# Aim of the task
Please copy the lines below exactly, from the first one through the line showing "ese-Language Media Tour".

•••••

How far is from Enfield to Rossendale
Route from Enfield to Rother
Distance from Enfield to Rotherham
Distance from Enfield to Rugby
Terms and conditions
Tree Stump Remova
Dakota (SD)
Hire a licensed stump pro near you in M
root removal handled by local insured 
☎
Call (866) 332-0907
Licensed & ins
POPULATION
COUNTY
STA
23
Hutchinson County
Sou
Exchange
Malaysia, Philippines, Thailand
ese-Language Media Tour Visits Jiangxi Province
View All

•••••

# Answer
How far is from Enfield to Rossendale
Route from Enfield to Rother
Distance from Enfield to Rotherham
Distance from Enfield to Rugby
Terms and conditions
Tree Stump Remova
Dakota (SD)
Hire a licensed stump pro near you in M
root removal handled by local insured 
☎
Call (866) 332-0907
Licensed & ins
POPULATION
COUNTY
STA
23
Hutchinson County
Sou
Exchange
Malaysia, Philippines, Thailand
ese-Language Media Tour Visits Jiangxi Province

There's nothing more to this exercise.